De Raad heeft ter zitting geen advies kunnen geven omdat de visie van de vader ontbreekt. De Raad heeft wel ter overweging gegeven dat een verhuizing naar [plaats] een ingrijpende verandering is, zodat extra moet worden geïnvesteerd in het contact met de andere ouder. De moeder stelt dat ze daartoe bereid is.
4.4.
De rechtbank zal de verzoeken van de moeder als onweersproken toewijzen, nu dit niet strijdig met de belangen van [de minderjarige] wordt geacht. De moeder heeft immers verklaard dat zij het omgangsmoment op vrijdagmiddag op andere momenten wil compenseren en dat zij bereid is tot nader overleg over de overdracht. Voorts heeft de moeder er recht en belang bij om haar leven opnieuw in te richten en heeft [de minderjarige] hier een afgeleid belang bij. Verder acht de rechtbank het in het belang van [de minderjarige] dat er duidelijkheid komt over de vraag naar welke school hij kan gaan.

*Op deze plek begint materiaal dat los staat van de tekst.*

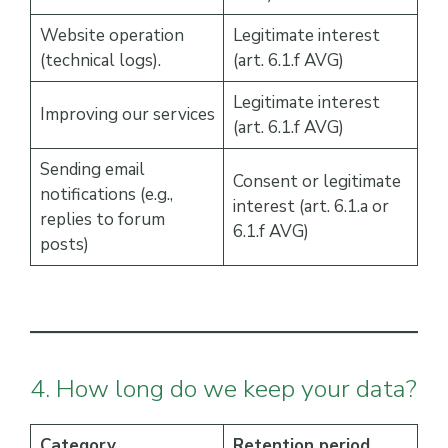
Website operation
Legitimate interest
(technical logs).
(art. 6.1.f AVG)
Legitimate interest
Improving our services
(art. 6.1.f AVG)
Sending email
Consent or legitimate
notifications (e.g.,
interest (art. 6.1.a or
replies to forum
6.1.f AVG)
posts)
4. How long do we keep your data?
Category
Retention period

Uit hetgeen de advocaat van de moeder naar voren heeft gebracht over de visie van de vader op de verzoeken van de vrouw, kan de rechtbank ook niet opmaken dat de vader zich verzet tegen de verhuizing van de moeder met [de minderjarige] naar de regio [regio] en tegen de door de moeder voorgestelde school.

5.De beslissing

De rechtbank:
5.1.
verleent de moeder vervangende toestemming om met de minderjarige [de minderjarige] :
- [de minderjarige] , geboren op [geboortedatum] te [plaats] ,
te verhuizen naar [plaats] ;
5.2.
verleent de moeder vervangende toestemming om voornoemde minderjarige in te schrijven op [basisschool] te [plaats] ;
5.3.
verklaart deze beschikking uitvoerbaar bij voorraad.

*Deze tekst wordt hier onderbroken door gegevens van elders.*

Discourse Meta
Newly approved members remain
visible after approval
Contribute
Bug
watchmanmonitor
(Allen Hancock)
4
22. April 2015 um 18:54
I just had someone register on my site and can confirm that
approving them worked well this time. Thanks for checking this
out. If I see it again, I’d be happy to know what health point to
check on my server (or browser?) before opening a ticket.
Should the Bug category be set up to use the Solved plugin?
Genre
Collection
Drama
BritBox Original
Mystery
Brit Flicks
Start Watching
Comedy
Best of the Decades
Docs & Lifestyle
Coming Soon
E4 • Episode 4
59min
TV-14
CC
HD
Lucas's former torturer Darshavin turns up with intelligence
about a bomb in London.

Deze beschikking is gegeven door mr. F. Kleefmann, kinderrechter, in tegenwoordigheid van mr. A.E.J. van Schie als griffier en in het openbaar uitgesproken op 24 augustus 2023.

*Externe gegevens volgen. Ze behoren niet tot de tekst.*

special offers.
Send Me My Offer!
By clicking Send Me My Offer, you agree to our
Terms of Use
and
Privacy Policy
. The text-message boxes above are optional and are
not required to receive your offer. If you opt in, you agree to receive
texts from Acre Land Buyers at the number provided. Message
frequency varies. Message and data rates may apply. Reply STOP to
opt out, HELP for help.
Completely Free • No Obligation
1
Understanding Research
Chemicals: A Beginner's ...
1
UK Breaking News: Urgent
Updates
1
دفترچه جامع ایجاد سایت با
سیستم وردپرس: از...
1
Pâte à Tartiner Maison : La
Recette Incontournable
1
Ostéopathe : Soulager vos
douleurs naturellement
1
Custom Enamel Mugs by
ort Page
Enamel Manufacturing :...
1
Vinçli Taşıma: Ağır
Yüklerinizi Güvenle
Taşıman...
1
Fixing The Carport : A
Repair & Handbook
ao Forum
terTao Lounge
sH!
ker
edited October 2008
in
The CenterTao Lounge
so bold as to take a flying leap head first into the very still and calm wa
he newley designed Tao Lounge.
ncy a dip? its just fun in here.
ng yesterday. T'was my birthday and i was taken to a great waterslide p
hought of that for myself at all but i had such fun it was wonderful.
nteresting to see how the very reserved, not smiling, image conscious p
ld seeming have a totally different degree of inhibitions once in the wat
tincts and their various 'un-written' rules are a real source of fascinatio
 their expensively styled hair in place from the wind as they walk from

Tegen deze beschikking kan – voor zover er definitief is beslist – door tussenkomst van een advocaat hoger beroep worden ingesteld bij het gerechtshof te Amsterdam. De verzoekende partij en/of de zich verwerende partij dient het hoger beroep binnen de termijn van drie maanden na de dag van de uitspraak in te stellen.